| AIM OF THE EXERCISE |
Only the lines holding "guide" are wanted. Copy every one from the records below.

| DATA PROVIDED |
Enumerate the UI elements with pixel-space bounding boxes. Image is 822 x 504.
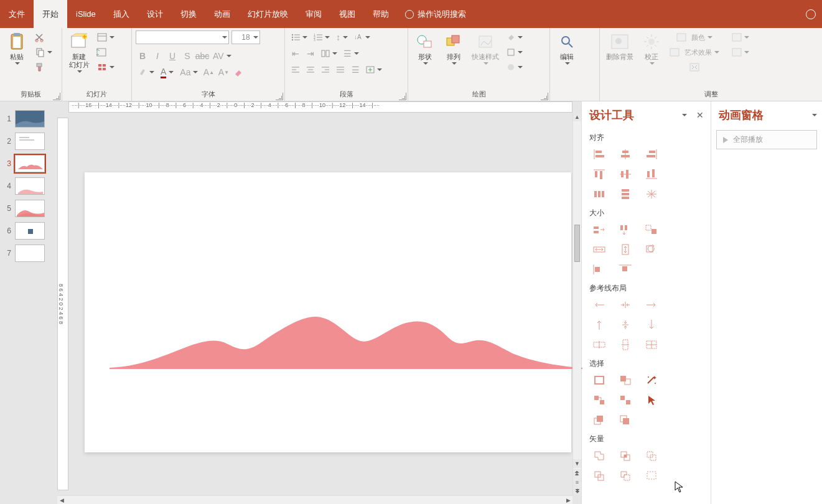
- format-painter-button[interactable]: [32, 60, 46, 74]
- tab-animation[interactable]: 动画: [205, 0, 239, 28]
- align-center-button[interactable]: [304, 63, 317, 77]
- shape-fill-button[interactable]: [504, 30, 525, 44]
- strike-button[interactable]: abc: [195, 49, 209, 63]
- guide-up-icon[interactable]: [589, 317, 609, 332]
- guide-rect-v-icon[interactable]: [615, 337, 635, 352]
- shape-outline-button[interactable]: [504, 45, 525, 59]
- tab-file[interactable]: 文件: [0, 0, 34, 28]
- slide-thumbnail-5[interactable]: 5: [0, 197, 52, 220]
- select-same-icon[interactable]: [615, 373, 635, 388]
- slide-thumbnail-3[interactable]: 3: [0, 152, 52, 175]
- arrange-button[interactable]: 排列: [441, 30, 467, 66]
- dropdown-icon[interactable]: [812, 114, 817, 116]
- align-left-button[interactable]: [289, 63, 302, 77]
- align-right-icon[interactable]: [642, 147, 661, 162]
- vertical-ruler[interactable]: 8 6 4 2 0 2 4 6 8: [57, 118, 68, 490]
- change-picture-button[interactable]: [729, 30, 752, 44]
- bold-button[interactable]: B: [136, 49, 149, 63]
- slide-thumbnail-1[interactable]: 1: [0, 108, 52, 130]
- ungroup-icon[interactable]: [615, 393, 635, 408]
- font-size-combo[interactable]: 18: [231, 30, 260, 44]
- reset-picture-button[interactable]: [729, 45, 752, 59]
- tab-review[interactable]: 审阅: [297, 0, 330, 28]
- italic-button[interactable]: I: [151, 49, 164, 63]
- dropdown-icon[interactable]: [682, 114, 687, 116]
- dialog-launcher[interactable]: [399, 93, 406, 100]
- combine-icon[interactable]: [615, 448, 635, 463]
- align-bottom-icon[interactable]: [642, 167, 661, 182]
- slide-thumbnail-4[interactable]: 4: [0, 175, 52, 197]
- grow-font-button[interactable]: A▲: [202, 65, 215, 79]
- scroll-left-button[interactable]: ◀: [57, 496, 66, 504]
- select-box-icon[interactable]: [589, 373, 609, 388]
- clear-format-button[interactable]: [231, 65, 245, 79]
- vertical-scrollbar[interactable]: ▲ ▼ ⯭ ≡ ⯯: [572, 113, 581, 495]
- artistic-button[interactable]: 艺术效果: [667, 45, 722, 59]
- compress-button[interactable]: [667, 60, 722, 74]
- user-account[interactable]: [800, 0, 822, 28]
- prev-slide-button[interactable]: ⯭: [573, 469, 581, 478]
- increase-indent-button[interactable]: ⇥: [304, 47, 317, 60]
- close-pane-button[interactable]: ✕: [694, 110, 706, 121]
- text-direction-button[interactable]: ↓A: [352, 30, 373, 44]
- guide-grid-icon[interactable]: [642, 337, 661, 352]
- change-case-button[interactable]: Aa: [177, 65, 200, 79]
- scroll-down-button[interactable]: ▼: [573, 459, 581, 468]
- tab-slideshow[interactable]: 幻灯片放映: [239, 0, 297, 28]
- editing-button[interactable]: 编辑: [554, 30, 580, 66]
- subtract-icon[interactable]: [615, 468, 635, 483]
- line-spacing-button[interactable]: ↕: [334, 30, 350, 44]
- same-width-icon[interactable]: [589, 222, 609, 237]
- align-crosshair-icon[interactable]: [642, 187, 661, 202]
- guide-rect-h-icon[interactable]: [589, 337, 609, 352]
- shadow-button[interactable]: S: [180, 49, 194, 63]
- dialog-launcher[interactable]: [276, 93, 283, 100]
- tab-home[interactable]: 开始: [34, 0, 67, 28]
- tab-help[interactable]: 帮助: [364, 0, 398, 28]
- slide-thumbnail-pane[interactable]: 1 2 3 4 5 6 7: [0, 101, 52, 504]
- dialog-launcher[interactable]: [53, 93, 60, 100]
- send-back-icon[interactable]: [615, 413, 635, 427]
- paste-button[interactable]: 粘贴: [4, 30, 30, 66]
- tell-me-search[interactable]: 操作说明搜索: [398, 0, 474, 28]
- distribute-v-icon[interactable]: [615, 187, 635, 202]
- slide-thumbnail-2[interactable]: 2: [0, 130, 52, 152]
- snap-left-icon[interactable]: [589, 262, 609, 277]
- slide-canvas[interactable]: [85, 172, 571, 452]
- columns-button[interactable]: [319, 47, 340, 60]
- align-top-icon[interactable]: [589, 167, 609, 182]
- fit-width-icon[interactable]: [589, 242, 609, 257]
- distribute-button[interactable]: ☰: [348, 63, 362, 77]
- guide-down-icon[interactable]: [642, 317, 661, 332]
- layout-button[interactable]: [95, 30, 117, 44]
- same-size-icon[interactable]: [642, 222, 661, 237]
- scroll-right-button[interactable]: ▶: [564, 496, 572, 504]
- horizontal-ruler[interactable]: ····|····16····|····14····|····12····|··…: [68, 101, 572, 113]
- play-all-button[interactable]: 全部播放: [716, 130, 817, 149]
- align-right-button[interactable]: [319, 63, 332, 77]
- cursor-icon[interactable]: [642, 393, 661, 408]
- distribute-h-icon[interactable]: [589, 187, 609, 202]
- union-icon[interactable]: [589, 448, 609, 463]
- tab-islide[interactable]: iSlide: [67, 0, 105, 28]
- underline-button[interactable]: U: [166, 49, 179, 63]
- intersect-icon[interactable]: [589, 468, 609, 483]
- shape-effects-button[interactable]: [504, 60, 525, 74]
- section-button[interactable]: [95, 60, 117, 74]
- guide-right-icon[interactable]: [642, 297, 661, 312]
- quick-styles-button[interactable]: 快速样式: [469, 30, 502, 66]
- smartart-button[interactable]: [363, 63, 385, 77]
- dialog-launcher[interactable]: [541, 93, 548, 100]
- align-left-icon[interactable]: [589, 147, 609, 162]
- rotate-icon[interactable]: [642, 242, 661, 257]
- cut-button[interactable]: [32, 30, 46, 44]
- next-slide-button[interactable]: ⯯: [573, 487, 581, 495]
- copy-button[interactable]: [32, 45, 55, 59]
- snap-top-icon[interactable]: [615, 262, 635, 277]
- fragment-icon[interactable]: [642, 448, 661, 463]
- fit-height-icon[interactable]: [615, 242, 635, 257]
- align-center-h-icon[interactable]: [615, 147, 635, 162]
- tab-transition[interactable]: 切换: [172, 0, 205, 28]
- font-name-combo[interactable]: [136, 30, 229, 44]
- new-slide-button[interactable]: 新建 幻灯片: [66, 30, 92, 74]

| COMPLETED EXERCISE |
- guide-up-icon[interactable]: [589, 317, 609, 332]
- guide-rect-v-icon[interactable]: [615, 337, 635, 352]
- guide-grid-icon[interactable]: [642, 337, 661, 352]
- guide-rect-h-icon[interactable]: [589, 337, 609, 352]
- guide-down-icon[interactable]: [642, 317, 661, 332]
- guide-right-icon[interactable]: [642, 297, 661, 312]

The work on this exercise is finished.